_Exercise prompt_
Determine how many lines in the records hold "Security", and give that number with nothing added.

_Records to process_
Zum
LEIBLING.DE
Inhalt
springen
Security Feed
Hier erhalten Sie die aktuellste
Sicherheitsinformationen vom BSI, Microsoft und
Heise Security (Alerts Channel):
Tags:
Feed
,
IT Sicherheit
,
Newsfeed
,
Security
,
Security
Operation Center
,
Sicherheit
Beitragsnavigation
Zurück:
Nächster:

==

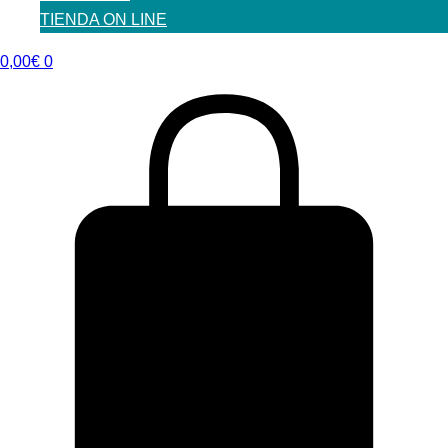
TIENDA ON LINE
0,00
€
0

...

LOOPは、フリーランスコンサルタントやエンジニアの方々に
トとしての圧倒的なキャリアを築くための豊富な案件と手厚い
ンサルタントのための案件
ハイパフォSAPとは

_Result of the exercise_
4